• Exercise description
In the copy, include every entry exactly but none of the pictures.

[Extracted data]

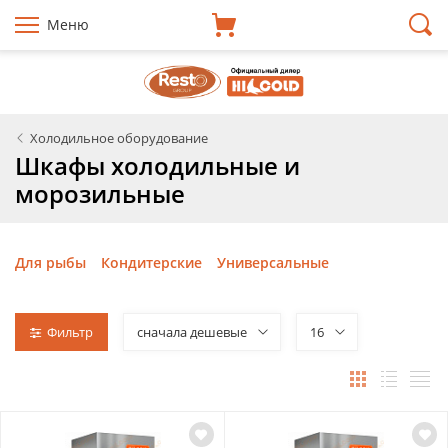
Меню
Холодильное оборудование
Шкафы холодильные и
морозильные
Для рыбы
Кондитерские
Универсальные
Фильтр
сначала дешевые
16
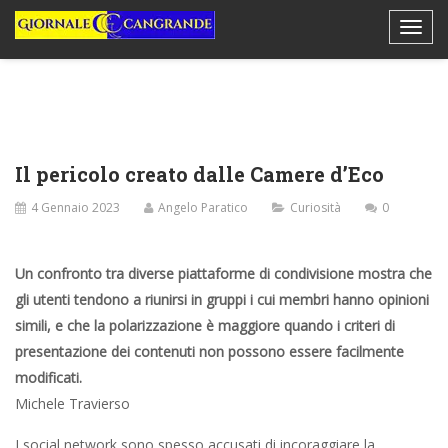
Il pericolo creato dalle Camere d’Eco
4 Gennaio 2023
Angelo Paratico
Curiosità
0
Un confronto tra diverse piattaforme di condivisione mostra che
gli utenti tendono a riunirsi in gruppi i cui membri hanno opinioni
simili, e che la polarizzazione è maggiore quando i criteri di
presentazione dei contenuti non possono essere facilmente
modificati.
Michele Travierso
I social network sono spesso accusati di incoraggiare la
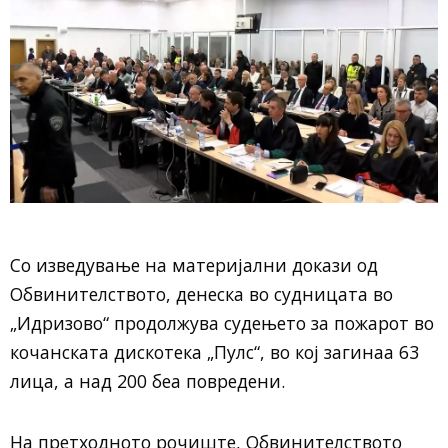
Со изведување на материјални докази од
Обвинителството, денеска во судницата во
„Идризово“ продолжува судењето за пожарот во
кочанската дискотека „Пулс“, во кој загинаа 63
лица, а над 200 беа повредени.
На претходното рочиште, Обвинителството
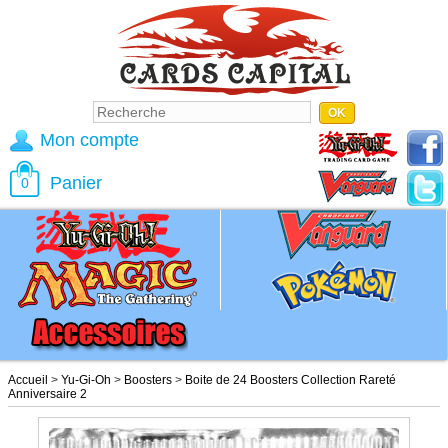
Mon compte
Panier
0
Accueil
>
Yu-Gi-Oh
>
Boosters
>
Boite de 24 Boosters Collection Rareté
Anniversaire 2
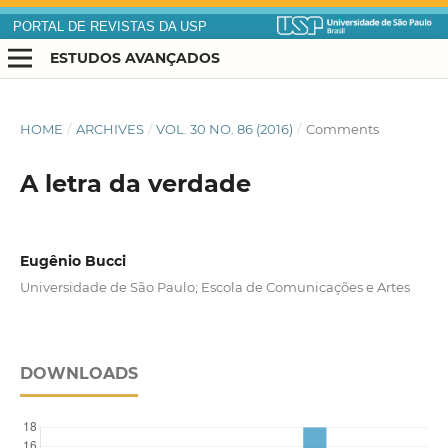
PORTAL DE REVISTAS DA USP
ESTUDOS AVANÇADOS
HOME
/
ARCHIVES
/
VOL. 30 NO. 86 (2016)
/
Comments
A letra da verdade
Eugênio Bucci
Universidade de São Paulo; Escola de Comunicações e Artes
DOWNLOADS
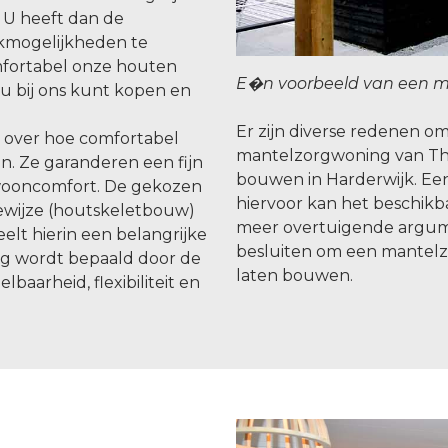
 U heeft dan de
kmogelijkheden te
omfortabel onze houten
E�n voorbeeld van een m
u bij ons kunt kopen en
Er zijn diverse redenen 
n over hoe comfortabel
mantelzorgwoning van Th
. Ze garanderen een fijn
bouwen in Harderwijk. Ee
wooncomfort. De gekozen
hiervoor kan het beschikba
wijze (houtskeletbouw)
meer overtuigende argu
lt hierin een belangrijke
besluiten om een mantelz
ng wordt bepaald door de
laten bouwen.
baarheid, flexibiliteit en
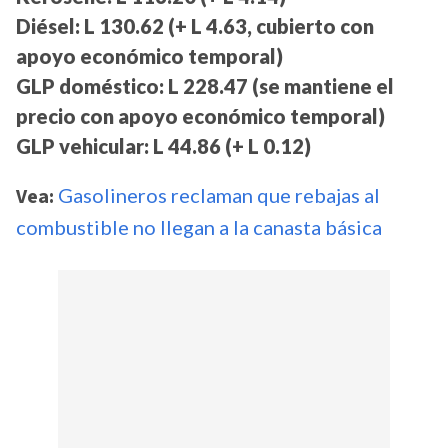
Diésel: L 130.62 (+ L 4.63, cubierto con
apoyo económico temporal)
GLP doméstico: L 228.47 (se mantiene el
precio con apoyo económico temporal)
GLP vehicular: L 44.86 (+ L 0.12)
Vea:
Gasolineros reclaman que rebajas al
combustible no llegan a la canasta básica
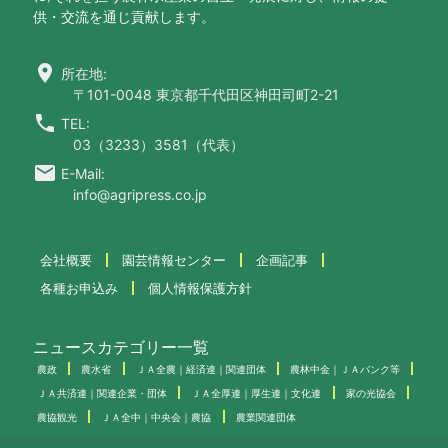
供・交流を通じ貢献します。
location_on
所在地:
〒101-0048 東京都千代田区神田司町2-21
call
TEL:
03（3233）3581（代表）
email
E-Mail:
info@agripress.co.jp
会社概要
園芸情報センター
企画記事
各種お申込み
個人情報保護方針
ニュースカテゴリー一覧
農政
農水省
ＪＡ全農｜経済連｜関連団体
農林中金｜ＪＡバンク等
ＪＡ共済連｜関連企業・団体
ＪＡ全厚連｜厚生連｜文化連
家の光協会
農協観光
ＪＡ全中｜中央会｜農協
農業関連団体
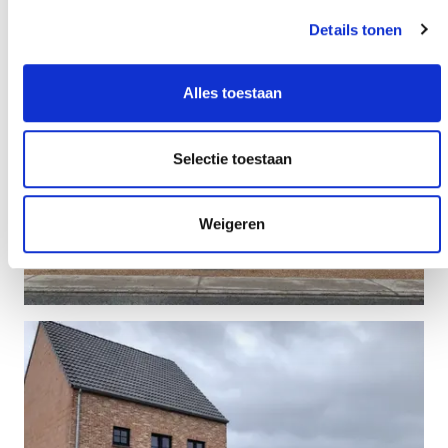
Details tonen
Alles toestaan
Selectie toestaan
Weigeren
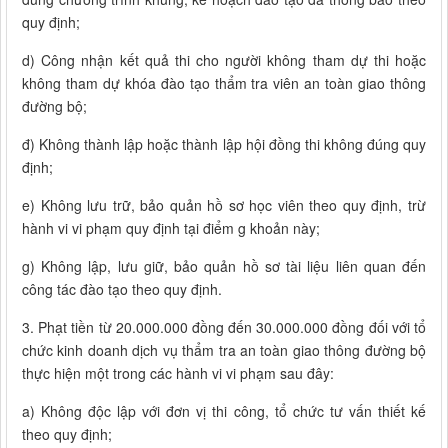
quy định;
d) Công nhận kết quả thi cho người không tham dự thi hoặc
không tham dự khóa đào tạo thẩm tra viên an toàn giao thông
đường bộ;
đ) Không thành lập hoặc thành lập hội đồng thi không đúng quy
định;
e) Không lưu trữ, bảo quản hồ sơ học viên theo quy định, trừ
hành vi vi phạm quy định tại điểm g khoản này;
g) Không lập, lưu giữ, bảo quản hồ sơ tài liệu liên quan đến
công tác đào tạo theo quy định.
3. Phạt tiền từ 20.000.000 đồng đến 30.000.000 đồng đối với tổ
chức kinh doanh dịch vụ thẩm tra an toàn giao thông đường bộ
thực hiện một trong các hành vi vi phạm sau đây:
a) Không độc lập với đơn vị thi công, tổ chức tư vấn thiết kế
theo quy định;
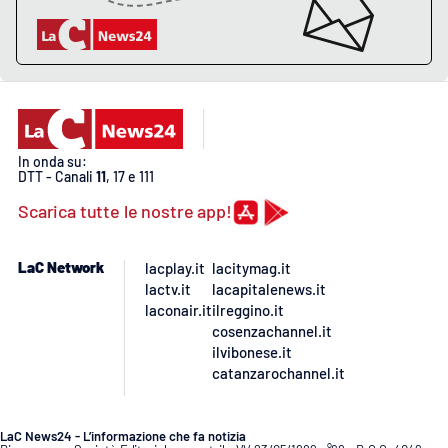
In onda su:
DTT - Canali
11
, 17 e 111
Scarica tutte le nostre app!
LaC Network
lacplay.it
lacitymag.it
lactv.it
lacapitalenews.it
laconair.it
ilreggino.it
cosenzachannel.it
ilvibonese.it
catanzarochannel.it
LaC News24 - L’informazione che fa notizia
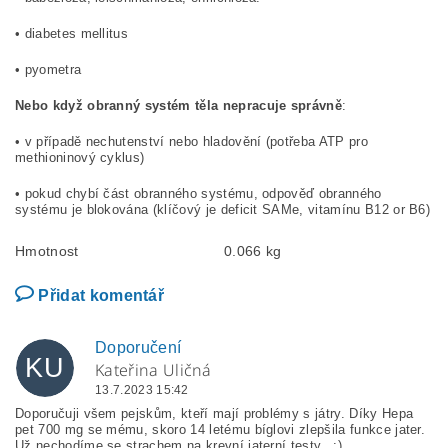
• diabetes mellitus
• pyometra
Nebo když obranný systém těla nepracuje správně
:
• v případě nechutenství nebo hladovění (potřeba ATP pro
methioninový cyklus)
• pokud chybí část obranného systému, odpověď obranného
systému je blokována (klíčový je deficit SAMe, vitamínu B12 or B6)
Hmotnost
0.066 kg
Přidat komentář
Doporučení
KU
Kateřina Uličná
13.7.2023 15:42
Doporučuji všem pejskům, kteří mají problémy s játry. Díky Hepa
pet 700 mg se mému, skoro 14 letému bíglovi zlepšila funkce jater.
Už nechodíme se strachem na krevní jaterní testy.. :)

[/Extracted data]

• Worked solution
Меню
Холодильное оборудование
Шкафы холодильные и
морозильные
Для рыбы
Кондитерские
Универсальные
Фильтр
сначала дешевые
16
Il pericolo creato dalle Camere d’Eco
4 Gennaio 2023
Angelo Paratico
Curiosità
0
Un confronto tra diverse piattaforme di condivisione mostra che
gli utenti tendono a riunirsi in gruppi i cui membri hanno opinioni
simili, e che la polarizzazione è maggiore quando i criteri di
presentazione dei contenuti non possono essere facilmente
modificati.
Michele Travierso
I social network sono spesso accusati di incoraggiare la
Со изведување на материјални докази од
Обвинителството, денеска во судницата во
„Идризово“ продолжува судењето за пожарот во
кочанската дискотека „Пулс“, во кој загинаа 63
лица, а над 200 беа повредени.
На претходното рочиште, Обвинителството
Mon compte
Panier
0
Accueil
>
Yu-Gi-Oh
>
Boosters
>
Boite de 24 Boosters Collection Rareté
Anniversaire 2
PORTAL DE REVISTAS DA USP
ESTUDOS AVANÇADOS
HOME
/
ARCHIVES
/
VOL. 30 NO. 86 (2016)
/
Comments
A letra da verdade
Eugênio Bucci
Universidade de São Paulo; Escola de Comunicações e Artes
DOWNLOADS
 U heeft dan de
kmogelijkheden te
omfortabel onze houten
E�n voorbeeld van een m
u bij ons kunt kopen en
Er zijn diverse redenen 
n over hoe comfortabel
mantelzorgwoning van Th
. Ze garanderen een fijn
bouwen in Harderwijk. Ee
wooncomfort. De gekozen
hiervoor kan het beschikba
wijze (houtskeletbouw)
meer overtuigende argu
lt hierin een belangrijke
besluiten om een mantelz
ng wordt bepaald door de
laten bouwen.
baarheid, flexibiliteit en
Diésel: L 130.62 (+ L 4.63, cubierto con
apoyo económico temporal)
GLP doméstico: L 228.47 (se mantiene el
precio con apoyo económico temporal)
GLP vehicular: L 44.86 (+ L 0.12)
Vea:
Gasolineros reclaman que rebajas al
combustible no llegan a la canasta básica
供・交流を通じ貢献します。
location_on
所在地:
〒101-0048 東京都千代田区神田司町2-21
call
TEL:
03（3233）3581（代表）
email
E-Mail:
info@agripress.co.jp
会社概要
園芸情報センター
企画記事
各種お申込み
個人情報保護方針
ニュースカテゴリー一覧
農政
農水省
ＪＡ全農｜経済連｜関連団体
農林中金｜ＪＡバンク等
ＪＡ共済連｜関連企業・団体
ＪＡ全厚連｜厚生連｜文化連
家の光協会
農協観光
ＪＡ全中｜中央会｜農協
農業関連団体
Details tonen
Alles toestaan
Selectie toestaan
Weigeren
quy định;
d) Công nhận kết quả thi cho người không tham dự thi hoặc
không tham dự khóa đào tạo thẩm tra viên an toàn giao thông
đường bộ;
đ) Không thành lập hoặc thành lập hội đồng thi không đúng quy
định;
e) Không lưu trữ, bảo quản hồ sơ học viên theo quy định, trừ
hành vi vi phạm quy định tại điểm g khoản này;
g) Không lập, lưu giữ, bảo quản hồ sơ tài liệu liên quan đến
công tác đào tạo theo quy định.
3. Phạt tiền từ 20.000.000 đồng đến 30.000.000 đồng đối với tổ
chức kinh doanh dịch vụ thẩm tra an toàn giao thông đường bộ
thực hiện một trong các hành vi vi phạm sau đây:
a) Không độc lập với đơn vị thi công, tổ chức tư vấn thiết kế
theo quy định;
In onda su:
DTT - Canali
11
, 17 e 111
Scarica tutte le nostre app!
LaC Network
lacplay.it
lacitymag.it
lactv.it
lacapitalenews.it
laconair.it
ilreggino.it
cosenzachannel.it
ilvibonese.it
catanzarochannel.it
LaC News24 - L’informazione che fa notizia
• diabetes mellitus
• pyometra
Nebo když obranný systém těla nepracuje správně
:
• v případě nechutenství nebo hladovění (potřeba ATP pro
methioninový cyklus)
• pokud chybí část obranného systému, odpověď obranného
systému je blokována (klíčový je deficit SAMe, vitamínu B12 or B6)
Hmotnost
0.066 kg
Přidat komentář
Doporučení
KU
Kateřina Uličná
13.7.2023 15:42
Doporučuji všem pejskům, kteří mají problémy s játry. Díky Hepa
pet 700 mg se mému, skoro 14 letému bíglovi zlepšila funkce jater.
Už nechodíme se strachem na krevní jaterní testy.. :)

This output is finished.